Matt,
Thanks for the suggestion. I did end up creating a ExecuteScript
processor that expanded out the range of the numbers into the content,
and it is working for this scenario.
Thanks again!
- Scott
Matt Foley <mailto:[email protected]>
Monday, February 27, 2017 5:21 PM
If I understand correctly, your desired goal is for each input row
that specifies a range, A to A+N, you would generate a sequence of N
(or perhaps N+1) flowfiles, right? And the only difference in each
flowfile is that you’ve Replaced the range specification with a single
number from that range?
I would suggest that at the level of the row input, you use
ExecuteScript to expand each input row into N rows, with the
substituted number values, then run that through SplitText, to get one
row per flowfile. This should be way more efficient, as well as much
safer than a cyclic graph.
Cheers,
--Matt
*From: *Scott Wagner <[email protected]>
*Reply-To: *"[email protected]" <[email protected]>
*Date: *Monday, February 27, 2017 at 2:34 PM
*To: *"[email protected]" <[email protected]>
*Subject: *How to gracefully handle a circular graph?
Hello all,
I have created a graph where I am downloading a number of rows
from an SQL database, and each row defines a range of numbers
(100-200, 700-1500, etc.). What I am then doing on the NiFi side is
generating an individual FlowFile for each number in that range. The
way that I was accomplishing this was by setting attributes to the
"current" value to the lower boundary, and an attribute of the upper
boundary, and then creating two queues off the "success" output for a
Processor (the ReplaceText processor in the bottom right of the
image), one of which goes on to process that number's record (going
off the bottom right in the picture), and the other one of which goes
off to a processor to increment the "current" number, and will then
forward it to the processor that will check to make sure that
"current" is less than or equal to "upper boundary".

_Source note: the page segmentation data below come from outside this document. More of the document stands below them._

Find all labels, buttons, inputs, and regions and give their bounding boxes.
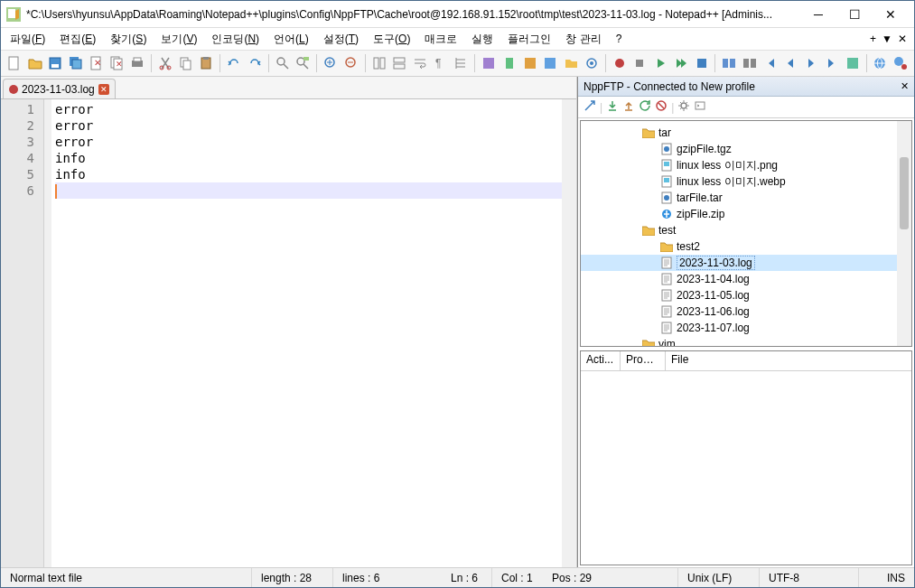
menu-plugin[interactable]: 플러그인 xyxy=(502,30,556,49)
tree-file[interactable]: gzipFile.tgz xyxy=(581,141,911,157)
replace-icon[interactable] xyxy=(294,53,313,73)
queue-col-progress[interactable]: Progr... xyxy=(621,351,666,370)
code-line[interactable]: error xyxy=(55,117,576,134)
ftp-tree[interactable]: targzipFile.tgzlinux less 이미지.pnglinux l… xyxy=(580,120,912,347)
editor-scrollbar[interactable] xyxy=(562,99,576,567)
new-file-icon[interactable] xyxy=(5,53,24,73)
tree-file[interactable]: 2023-11-06.log xyxy=(581,303,911,320)
tree-file[interactable]: zipFile.zip xyxy=(581,206,911,222)
code-line[interactable]: info xyxy=(55,150,576,166)
tree-folder[interactable]: vim xyxy=(581,336,911,347)
nav-last-icon[interactable] xyxy=(822,53,842,73)
line-number-gutter: 123456 xyxy=(1,99,44,567)
tree-file[interactable]: 2023-11-04.log xyxy=(581,271,911,287)
menu-dropdown-icon[interactable]: ▼ xyxy=(882,33,892,45)
menu-find[interactable]: 찾기(S) xyxy=(105,30,152,49)
tree-file[interactable]: 2023-11-07.log xyxy=(581,320,911,336)
doc-map-icon[interactable] xyxy=(500,53,519,73)
menu-settings[interactable]: 설정(T) xyxy=(318,30,364,49)
file-tab[interactable]: 2023-11-03.log ✕ xyxy=(3,79,116,98)
save-icon[interactable] xyxy=(45,53,65,73)
maximize-button[interactable]: ☐ xyxy=(836,4,873,25)
tree-file[interactable]: 2023-11-03.log xyxy=(581,255,911,271)
nav-first-icon[interactable] xyxy=(761,53,780,73)
nav-next-icon[interactable] xyxy=(801,53,821,73)
menu-encoding[interactable]: 인코딩(N) xyxy=(206,30,265,49)
close-all-icon[interactable]: ✕ xyxy=(107,53,127,73)
zoom-out-icon[interactable] xyxy=(341,53,361,73)
ftp-abort-icon[interactable] xyxy=(655,99,668,115)
nav-prev-icon[interactable] xyxy=(781,53,801,73)
tree-file[interactable]: linux less 이미지.webp xyxy=(581,173,911,190)
diff-icon[interactable] xyxy=(843,53,863,73)
undo-icon[interactable] xyxy=(224,53,244,73)
tree-folder[interactable]: tar xyxy=(581,125,911,141)
menu-macro[interactable]: 매크로 xyxy=(419,30,462,49)
ftp-settings-icon[interactable] xyxy=(677,99,690,115)
editor[interactable]: 123456 errorerrorerrorinfoinfo xyxy=(1,98,576,567)
ud-lang-icon[interactable] xyxy=(479,53,499,73)
tree-file[interactable]: linux less 이미지.png xyxy=(581,157,911,173)
sync-h-icon[interactable] xyxy=(389,53,409,73)
record-icon[interactable] xyxy=(610,53,630,73)
cut-icon[interactable] xyxy=(155,53,175,73)
menu-close-icon[interactable]: ✕ xyxy=(898,33,907,45)
menu-tools[interactable]: 도구(O) xyxy=(368,30,415,49)
nppftp-icon[interactable] xyxy=(871,53,891,73)
play-icon[interactable] xyxy=(650,53,670,73)
tab-close-icon[interactable]: ✕ xyxy=(98,84,109,95)
tree-scrollbar[interactable] xyxy=(897,121,911,346)
ftp-refresh-icon[interactable] xyxy=(639,99,651,115)
zoom-in-icon[interactable] xyxy=(321,53,341,73)
ftp-console-icon[interactable] xyxy=(694,99,706,115)
queue-col-action[interactable]: Acti... xyxy=(581,351,621,370)
show-all-icon[interactable]: ¶ xyxy=(431,53,451,73)
copy-icon[interactable] xyxy=(176,53,196,73)
ftp-download-icon[interactable] xyxy=(606,99,619,115)
menu-help[interactable]: ? xyxy=(611,31,628,47)
code-line[interactable]: error xyxy=(55,101,576,117)
code-line[interactable]: error xyxy=(55,134,576,150)
nppftp-close-icon[interactable]: ✕ xyxy=(901,80,909,92)
sync-v-icon[interactable] xyxy=(369,53,389,73)
stop-icon[interactable] xyxy=(630,53,649,73)
save-macro-icon[interactable] xyxy=(692,53,712,73)
close-button[interactable]: ✕ xyxy=(873,4,909,25)
tree-file[interactable]: tarFile.tar xyxy=(581,190,911,206)
doc-list-icon[interactable] xyxy=(520,53,540,73)
code-line[interactable] xyxy=(55,182,576,199)
nppftp-settings-icon[interactable] xyxy=(891,53,910,73)
code-area[interactable]: errorerrorerrorinfoinfo xyxy=(51,99,576,567)
close-file-icon[interactable]: ✕ xyxy=(87,53,107,73)
minimize-button[interactable]: ─ xyxy=(800,4,836,25)
monitor-icon[interactable] xyxy=(582,53,602,73)
indent-guide-icon[interactable] xyxy=(452,53,472,73)
menu-add-icon[interactable]: + xyxy=(870,33,876,45)
tree-folder[interactable]: test xyxy=(581,222,911,238)
find-icon[interactable] xyxy=(273,53,293,73)
menu-run[interactable]: 실행 xyxy=(466,30,499,49)
menu-file[interactable]: 파일(F) xyxy=(5,30,51,49)
func-list-icon[interactable] xyxy=(541,53,561,73)
menu-view[interactable]: 보기(V) xyxy=(155,30,202,49)
menu-window[interactable]: 창 관리 xyxy=(560,30,606,49)
tree-file[interactable]: 2023-11-05.log xyxy=(581,287,911,303)
wrap-icon[interactable] xyxy=(410,53,430,73)
compare-clear-icon[interactable] xyxy=(740,53,760,73)
save-all-icon[interactable] xyxy=(66,53,86,73)
menu-edit[interactable]: 편집(E) xyxy=(54,30,101,49)
ftp-upload-icon[interactable] xyxy=(622,99,635,115)
code-line[interactable]: info xyxy=(55,166,576,182)
paste-icon[interactable] xyxy=(197,53,217,73)
play-multi-icon[interactable] xyxy=(671,53,691,73)
redo-icon[interactable] xyxy=(245,53,265,73)
open-file-icon[interactable] xyxy=(25,53,45,73)
queue-col-file[interactable]: File xyxy=(666,351,911,370)
tree-folder[interactable]: test2 xyxy=(581,238,911,255)
folder-panel-icon[interactable] xyxy=(561,53,581,73)
svg-rect-30 xyxy=(483,58,494,69)
menu-language[interactable]: 언어(L) xyxy=(268,30,314,49)
print-icon[interactable] xyxy=(127,53,147,73)
compare-icon[interactable] xyxy=(719,53,739,73)
ftp-connect-icon[interactable] xyxy=(584,99,596,115)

This works great, until the queues end up filling up. Once this
happens, I have a gridlock situation where none of the processors in
this triangle are running any longer, because they all have a full
output queue. I have tried searching the Internet and put a little
thought into how I could make it so that my "Check if done" processor
would prefer entries that are coming in from the circular portion of
the graph, but so far haven't been able to come up with anything.
What I have tried is making both of the input queues to "Check if
done" go through a funnel, and set an Oldest FlowFile prioritizer, but
it still eventually ends up filling up the entire triangle of queues.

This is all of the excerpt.